Unfortunately, Gray didn’t have much good news in terms of adolescent screening. In a study by Harvard’s Celeste Wilson, M.D., of 533 adolescents presenting for well visits or urgent care, providers identified only 18 with substance abuse problems out more than 100 who met substance abuse criteria. The same providers also identified none of the 36 with substance dependence.
 
Gray further discussed appropriate screening techniques like the CRAFFT method (www.crafft.org), with two or more positive responses suggesting a significant problem warranting additional investigation. Another issue facing diagnosing adolescents with substance abuse lies within the DSM-IV-TR (Diagnostic and Statistical Manual of Mental Disorders, 5th revision). Evidence suggests that some criteria does not  make sense for many adolescents, and other diagnostic methods don’t create a perfect fit.

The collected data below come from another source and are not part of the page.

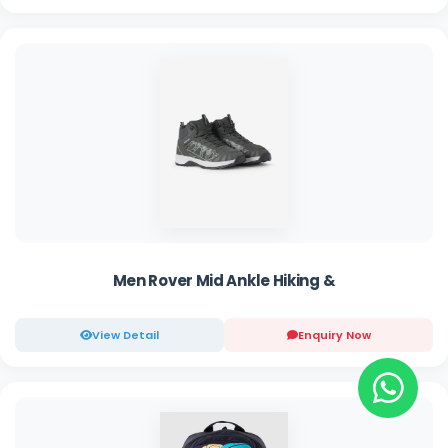
Men Rover Mid Ankle Hiking &
View Detail
Enquiry Now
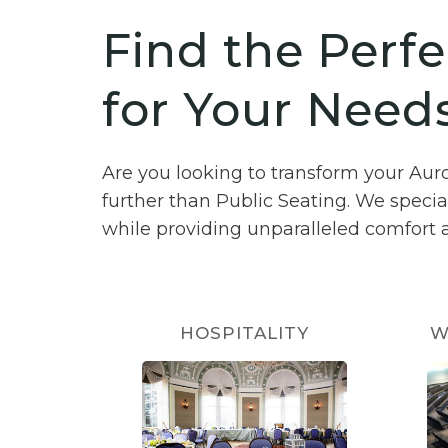
Find the Perfe
for Your Needs
Are you looking to transform your Aur
further than Public Seating. We specia
while providing unparalleled comfort a
HOSPITALITY
W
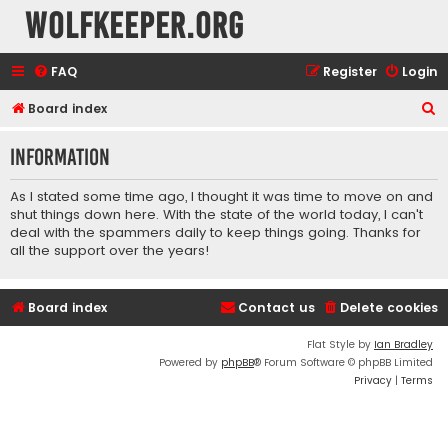
wolfkeeper.org
FAQ
Register
Login
S
Board index
e
Information
a
r
As I stated some time ago, I thought it was time to move on and
c
shut things down here. With the state of the world today, I can't
deal with the spammers daily to keep things going. Thanks for
h
all the support over the years!
Board index
Contact us
Delete cookies
Flat Style by
Ian Bradley
Powered by
phpBB
® Forum Software © phpBB Limited
Privacy
|
Terms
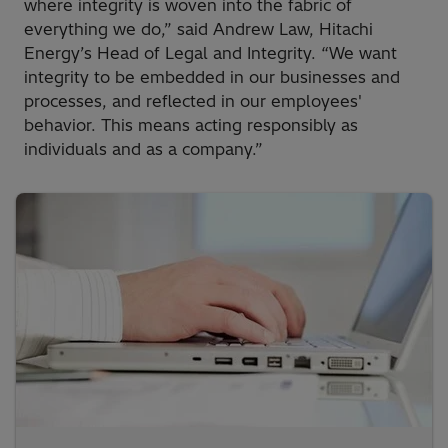
where integrity is woven into the fabric of
everything we do,” said Andrew Law, Hitachi
Energy’s Head of Legal and Integrity. “We want
integrity to be embedded in our businesses and
processes, and reflected in our employees'
behavior. This means acting responsibly as
individuals and as a company.”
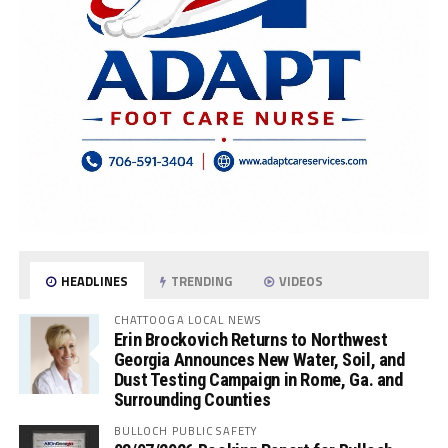
HEADLINES
TRENDING
VIDEOS
CHATTOOGA LOCAL NEWS
Erin Brockovich Returns to Northwest
Georgia Announces New Water, Soil, and
Dust Testing Campaign in Rome, Ga. and
Surrounding Counties
BULLOCH PUBLIC SAFETY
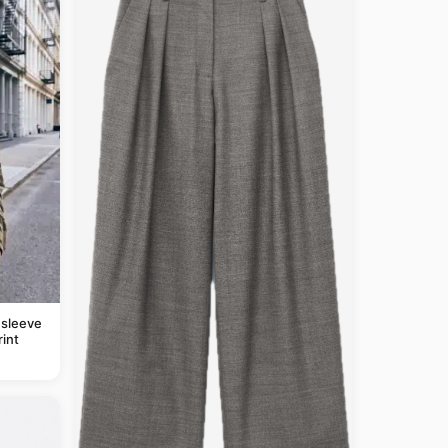
 sleeve
rint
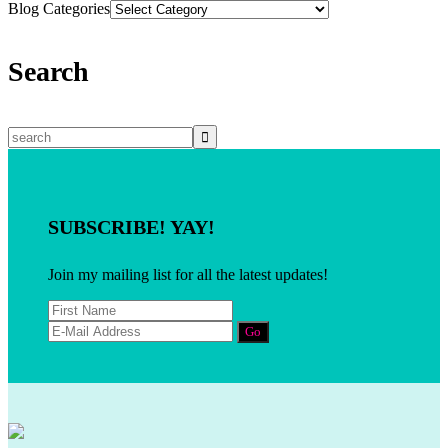
Blog Categories
Search
SUBSCRIBE! YAY!
Join my mailing list for all the latest updates!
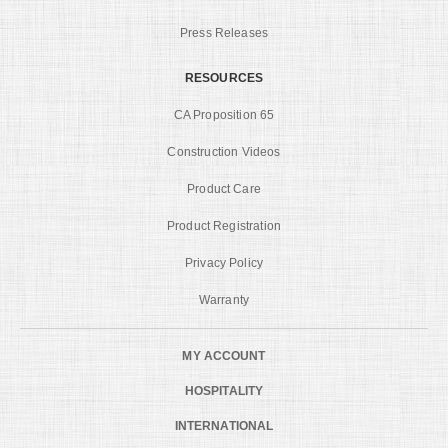
Press Releases
RESOURCES
CA Proposition 65
Construction Videos
Product Care
Product Registration
Privacy Policy
Warranty
MY ACCOUNT
HOSPITALITY
INTERNATIONAL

While some health care professionals cite urine testing, this method is still widely debated.
 
In terms of treatment, controlled studies show the most support for cognitive/behavioral and family-based/multisystemic approaches, as reported by Deborah Deas, M.D., associate dean for admissions and Psychiatry and Behavioral Sciences professor. The level of care should be determined by acuity and severity of the patient’s presentation, and a potential for pharmacologic approaches does exist. Gray concluded his presentation by reminding participants to consider constitutional predisposition, environmental influence and life events when making treatment decisions, and underscored points made throughout his presentation.